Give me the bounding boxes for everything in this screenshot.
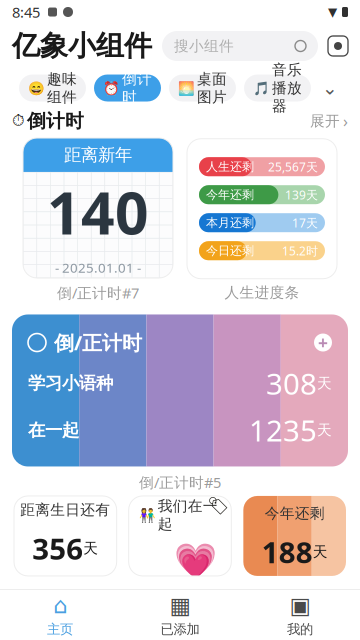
staticText: 倒计时	[27, 110, 84, 132]
button[interactable]: ⏰	[94, 74, 161, 102]
button[interactable]: ⌂	[0, 590, 120, 640]
staticText: 距离新年	[64, 144, 132, 166]
staticText: 搜小组件	[174, 37, 234, 55]
staticText: 天	[317, 421, 332, 439]
staticText: ▼	[328, 5, 337, 19]
staticText: 356	[32, 529, 83, 568]
staticText: 天	[317, 374, 332, 392]
staticText: 亿象小组件	[12, 29, 152, 63]
staticText: 人生还剩	[206, 159, 254, 174]
staticText: 25,567天	[268, 159, 318, 175]
staticText: 倒计时	[122, 70, 152, 106]
staticText: 今日还剩	[206, 243, 254, 258]
button[interactable]: 搜小组件	[162, 31, 318, 61]
staticText: 🌅	[178, 80, 195, 96]
staticText: 本月还剩	[206, 215, 254, 230]
staticText: ›	[343, 110, 348, 132]
staticText: 188	[262, 532, 313, 572]
button[interactable]: 展开	[310, 110, 348, 132]
button[interactable]: 距离生日还有	[14, 496, 117, 576]
staticText: 140	[47, 173, 149, 251]
staticText: 今年还剩	[206, 187, 254, 202]
staticText: 17天	[292, 215, 318, 231]
button[interactable]: 🌅	[169, 74, 236, 102]
staticText: 我们在一起	[158, 497, 218, 533]
staticText: 今年还剩	[265, 504, 325, 522]
staticText: +	[318, 331, 328, 354]
staticText: ⏰	[103, 80, 120, 96]
staticText: ⌂	[53, 592, 67, 618]
button[interactable]: 设置	[328, 36, 348, 56]
staticText: ⌄	[322, 77, 338, 99]
button[interactable]: 🎵	[244, 74, 311, 102]
button[interactable]: ▣	[240, 590, 360, 640]
staticText: 桌面图片	[197, 70, 227, 106]
staticText: 倒/正计时	[54, 329, 142, 356]
button[interactable]: 距离新年	[23, 138, 173, 278]
button[interactable]: ▦	[120, 590, 240, 640]
staticText: 倒/正计时#5	[139, 472, 221, 492]
staticText: 🎵	[253, 80, 270, 96]
staticText: 139天	[285, 187, 318, 203]
staticText: 趣味组件	[47, 70, 77, 106]
staticText: 音乐播放器	[272, 61, 302, 115]
staticText: 😄	[28, 80, 45, 96]
button[interactable]: 😄	[19, 74, 86, 102]
staticText: 15.2时	[282, 243, 318, 259]
staticText: 💗	[174, 541, 217, 581]
staticText: 展开	[310, 112, 340, 130]
staticText: ▣	[290, 592, 310, 618]
staticText: 学习小语种	[28, 373, 113, 394]
button[interactable]: 今年还剩	[243, 496, 346, 576]
staticText: 已添加	[160, 621, 200, 638]
staticText: 🏷	[207, 496, 229, 516]
staticText: 距离生日还有	[20, 501, 110, 519]
staticText: 倒/正计时#7	[57, 283, 139, 302]
staticText: ▦	[170, 592, 190, 618]
staticText: - 2025.01.01 -	[55, 259, 141, 276]
staticText: 👫	[139, 508, 156, 523]
staticText: 主页	[47, 621, 73, 638]
staticText: 天	[83, 540, 98, 558]
staticText: 天	[313, 543, 328, 561]
staticText: 在一起	[28, 420, 79, 441]
button[interactable]: 倒/正计时	[0, 302, 360, 466]
staticText: 308	[266, 364, 317, 403]
button[interactable]: 更多分类	[319, 73, 341, 103]
staticText: 我的	[287, 621, 313, 638]
staticText: 人生进度条	[224, 284, 300, 302]
staticText: 8:45	[12, 2, 40, 22]
staticText: ⏱	[12, 113, 24, 129]
staticText: 1235	[249, 411, 317, 450]
button[interactable]: 👫	[129, 496, 231, 576]
button[interactable]: 人生还剩	[187, 139, 337, 279]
--- --- ---
▶ _Exercise goal_
The word "距离新年" is the filter: copy every line of the listing above that contains it.

▶ _Your response_
staticText: 距离新年	[64, 144, 132, 166]
button[interactable]: 距离新年	[23, 138, 173, 278]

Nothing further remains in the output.